To connect with a social worker, please call (800) 757-0202.

If you find yourself in immediate danger of harming yourself or others, before exploring the information below, please call 911 or go to your nearest emergency room.

Ambulatory Integration of Medical and Social (AIMS)

By integrating social work into primary and specialty care, Social Work and Community Health social workers address psychosocial barriers to wellness and improve health outcomes for patients and caregivers. The AIMS model utilizes a masters-prepared social worker to conduct a comprehensive biopsychosocial assessment and provide clinical case management and care coordination to older adults and their families. To learn more about the AIMS Model, please visit www.theaimsmodel.org.

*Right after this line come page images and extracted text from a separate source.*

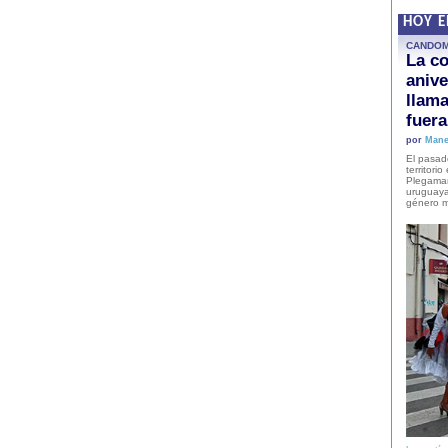
HOY 
CANDO
La co
anive
llam
fuer
por
Mane
El pasad
territori
Plegaman
uruguaya
género m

Bridge Model of transitional care

As part of an interprofessional care team, Social Work and Community Health provides transitional care by supporting patients and caregivers after a hospital stay and addressing both medical and psychosocial barriers to wellbeing. Bridge Model of transitional care is designed to aid in patients’ transition from hospital to home. Transitional care is delivered by master's-prepared social workers who provide telephonic follow-up and short-term care coordination for recently discharged adults. To learn more about the Bridge Model of transitional care, please visit www.transitionalcare.org.

Collaborative Care Team

This program helps adolescents (ages 12 and up) and adults who are experiencing symptoms of depression gain access to mental health services by connecting them to a team of social work care managers, licensed clinical social workers, and consulting psychiatrists who collaborate with their primary care team. Rush patients are screened into the program through their primary care clinic only.